Berita  

Iran Siap Lumati Israel dengan Rudal 1 Ton: Ancaman “Raja Setan” Menuju Perang Total?

 

Medan, Utomo News, Minggu,15 Maret 2026 –|

Ketegangan Timur Tengah memuncak setelah Iran mengonfirmasi kesiapan peluncuran rudal balistik berbobot kepala 1 ton, yang diklaim mampu menghancurkan target strategis Israel secara total.

Pernyataan ini muncul di tengah eskalasi perang proxy yang telah menewaskan ribuan nyawa sejak Oktober 2023, dengan Iran menargetkan apa yang disebutnya “Yahudi raja setan” – istilah provokatif untuk rezim Zionis di Tel Aviv.

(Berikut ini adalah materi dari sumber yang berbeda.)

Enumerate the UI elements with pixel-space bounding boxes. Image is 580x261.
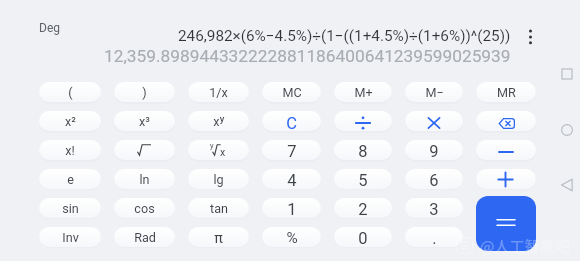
button[interactable]: Back (559, 177, 575, 193)
staticText: 5 (358, 171, 368, 189)
staticText: x! (65, 143, 75, 158)
staticText: MC (282, 85, 302, 100)
button[interactable]: Rad (114, 227, 175, 247)
button[interactable]: x² (39, 111, 101, 131)
button[interactable]: 6 (405, 169, 463, 189)
staticText: ) (142, 85, 147, 100)
button[interactable]: Deg (39, 21, 60, 35)
button[interactable]: MC (262, 82, 321, 102)
button[interactable]: Recents (559, 66, 575, 82)
staticText: ( (68, 85, 73, 100)
staticText: MR (497, 85, 516, 100)
staticText: C (286, 114, 297, 131)
button[interactable]: xʸ (188, 111, 249, 131)
staticText: 246,982×(6%−4.5%)÷(1−((1+4.5%)÷(1+6%))^(… (178, 27, 511, 45)
button[interactable]: MR (476, 82, 536, 102)
button[interactable]: ) (114, 82, 175, 102)
button[interactable]: % (262, 227, 321, 247)
button[interactable]: Equals (476, 196, 536, 251)
staticText: x³ (139, 114, 150, 129)
staticText: 12,359.898944332222881186400641239599025… (104, 46, 511, 66)
button[interactable]: tan (188, 198, 249, 218)
staticText: . (432, 229, 437, 247)
staticText: 2 (358, 200, 368, 218)
staticText: 1 (287, 200, 297, 218)
button[interactable]: ln (114, 169, 175, 189)
button[interactable]: π (188, 227, 249, 247)
button[interactable]: Divide (334, 111, 392, 131)
button[interactable]: cos (114, 198, 175, 218)
button[interactable]: 8 (334, 140, 392, 160)
button[interactable]: x³ (114, 111, 175, 131)
staticText: 4 (287, 171, 297, 189)
button[interactable]: Nth root (188, 140, 249, 160)
staticText: xʸ (213, 114, 225, 129)
staticText: tan (210, 201, 228, 216)
button[interactable]: C (262, 111, 321, 131)
button[interactable]: Multiply (405, 111, 463, 131)
button[interactable]: . (405, 227, 463, 247)
staticText: x² (65, 114, 76, 129)
staticText: Rad (134, 230, 156, 245)
staticText: x (220, 146, 226, 158)
button[interactable]: Square root (114, 140, 175, 160)
staticText: 0 (358, 229, 368, 247)
staticText: π (214, 230, 223, 247)
button[interactable]: 5 (334, 169, 392, 189)
staticText: @人工智能吧 (480, 234, 571, 256)
button[interactable]: sin (39, 198, 101, 218)
button[interactable]: lg (188, 169, 249, 189)
button[interactable]: Home (559, 122, 575, 138)
button[interactable]: M+ (334, 82, 392, 102)
staticText: 1/x (209, 85, 228, 100)
staticText: ln (139, 172, 150, 187)
staticText: cos (134, 201, 155, 216)
staticText: e (67, 172, 74, 187)
staticText: M− (425, 85, 444, 100)
staticText: % (286, 229, 298, 247)
button[interactable]: 1/x (188, 82, 249, 102)
staticText: Deg (39, 21, 60, 35)
staticText: Inv (62, 230, 79, 245)
staticText: 3 (429, 200, 439, 218)
staticText: M+ (354, 85, 373, 100)
button[interactable]: x! (39, 140, 101, 160)
button[interactable]: Minus (476, 140, 536, 160)
button[interactable]: 2 (334, 198, 392, 218)
button[interactable]: Backspace (476, 111, 536, 131)
button[interactable]: Inv (39, 227, 101, 247)
button[interactable]: 7 (262, 140, 321, 160)
staticText: lg (213, 172, 224, 187)
staticText: 9 (429, 142, 439, 160)
button[interactable]: ( (39, 82, 101, 102)
button[interactable]: 4 (262, 169, 321, 189)
button[interactable]: 0 (334, 227, 392, 247)
button[interactable]: 3 (405, 198, 463, 218)
button[interactable]: Plus (476, 169, 536, 189)
staticText: 8 (358, 142, 368, 160)
button[interactable]: 1 (262, 198, 321, 218)
staticText: y (210, 141, 214, 150)
staticText: 7 (287, 142, 297, 160)
button[interactable]: M− (405, 82, 463, 102)
staticText: 6 (429, 171, 439, 189)
staticText: sin (62, 201, 79, 216)
button[interactable]: 9 (405, 140, 463, 160)
button[interactable]: More options (522, 22, 539, 52)
button[interactable]: e (39, 169, 101, 189)
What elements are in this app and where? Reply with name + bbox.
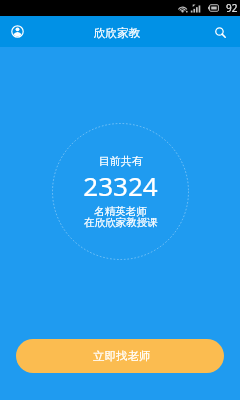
- staticText: 欣欣家教: [94, 26, 140, 40]
- button[interactable]: 立即找老师: [16, 339, 224, 373]
- staticText: 在欣欣家教授课: [84, 216, 158, 229]
- staticText: 立即找老师: [93, 349, 151, 363]
- button[interactable]: Search: [208, 20, 232, 44]
- button[interactable]: Account: [6, 20, 29, 43]
- staticText: 名精英老师: [94, 205, 147, 218]
- staticText: 92: [226, 1, 238, 15]
- staticText: 23324: [83, 168, 158, 203]
- staticText: 目前共有: [99, 154, 143, 168]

Data militer terbaru dari Institute for the Study of War (ISW) menunjukkan, Iran telah menguji rudal seperti Fattah-2 dan Kheibar Shekan dengan jangkauan 1.400-2.000 km, mampu menembus pertahanan Iron Dome Israel.

Bobot kepala 1 ton ini setara daya ledak bom konvensional besar, cukup untuk meratakan bunker atau pangkalan udara.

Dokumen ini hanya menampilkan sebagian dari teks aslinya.